Start of RECORDS FOR PROCESSING

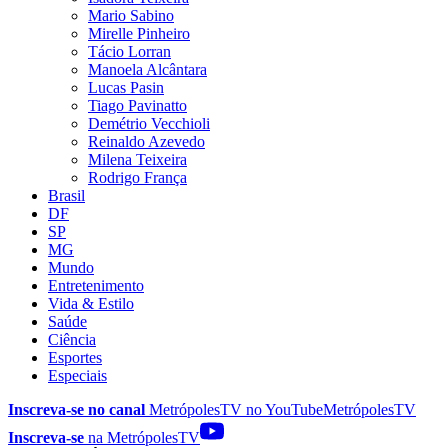
Mario Sabino
Mirelle Pinheiro
Tácio Lorran
Manoela Alcântara
Lucas Pasin
Tiago Pavinatto
Demétrio Vecchioli
Reinaldo Azevedo
Milena Teixeira
Rodrigo França
Brasil
DF
SP
MG
Mundo
Entretenimento
Vida & Estilo
Saúde
Ciência
Esportes
Especiais
Inscreva-se no canal
MetrópolesTV no
YouTube
MetrópolesTV
Inscreva-se
na MetrópolesTV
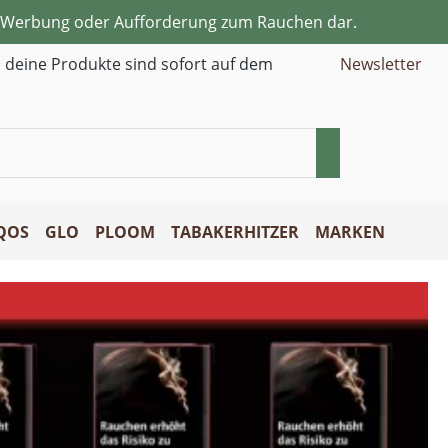
ne Werbung oder Aufforderung zum Rauchen dar.
d deine Produkte sind sofort auf dem
Newsletter
QOS
GLO
PLOOM
TABAKERHITZER
MARKEN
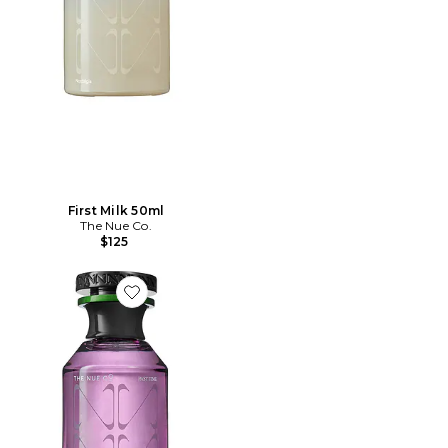
First Milk 50ml
The Nue Co.
$125
Favorite Past Time 50ml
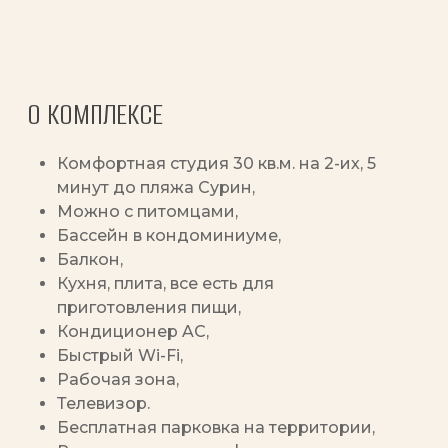
О КОМПЛЕКСЕ
Комфортная студия 30 кв.м. на 2-их, 5
минут до пляжа Сурин,
Можно с питомцами,
Бассейн в кондоминиуме,
Балкон,
Кухня, плита, все есть для
приготовления пищи,
Кондиционер AC,
Быстрый Wi-Fi,
Рабочая зона,
Телевизор.
Бесплатная парковка на территории,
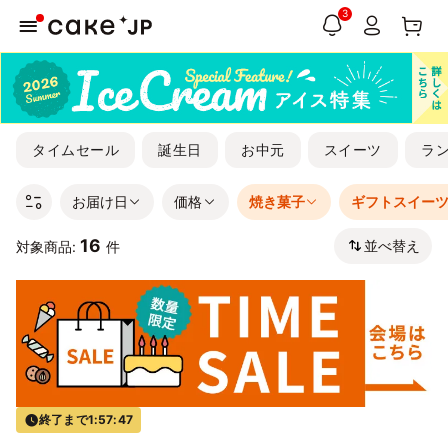
3
タイムセール
誕生日
お中元
スイーツ
ラ
お届け日
価格
焼き菓子
ギフトスイー
16
並べ替え
対象商品:
件
終了まで
1:57:47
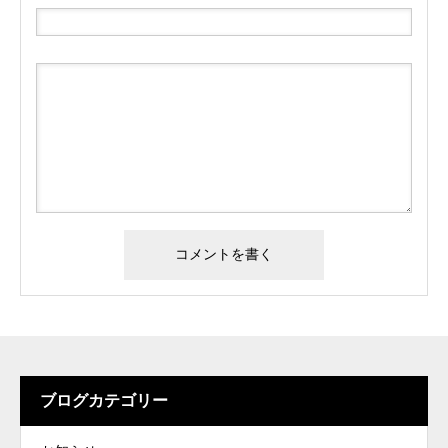
ブログカテゴリー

End of RECORDS FOR PROCESSING

_WHAT IS REQUIRED:_ Please write out the lines above exactly, from the one that contains "Milena Teixeira" through the final line, and include none of the pictures.

_RESULT FOR THIS TASK:_
Milena Teixeira
Rodrigo França
Brasil
DF
SP
MG
Mundo
Entretenimento
Vida & Estilo
Saúde
Ciência
Esportes
Especiais
Inscreva-se no canal
MetrópolesTV no
YouTube
MetrópolesTV
Inscreva-se
na MetrópolesTV
ne Werbung oder Aufforderung zum Rauchen dar.
d deine Produkte sind sofort auf dem
Newsletter
QOS
GLO
PLOOM
TABAKERHITZER
MARKEN
First Milk 50ml
The Nue Co.
$125
Favorite Past Time 50ml
О КОМПЛЕКСЕ
Комфортная студия 30 кв.м. на 2-их, 5
минут до пляжа Сурин,
Можно с питомцами,
Бассейн в кондоминиуме,
Балкон,
Кухня, плита, все есть для
приготовления пищи,
Кондиционер AC,
Быстрый Wi-Fi,
Рабочая зона,
Телевизор.
Бесплатная парковка на территории,
3
タイムセール
誕生日
お中元
スイーツ
ラ
お届け日
価格
焼き菓子
ギフトスイー
16
並べ替え
対象商品:
件
終了まで
1:57:47
ブログカテゴリー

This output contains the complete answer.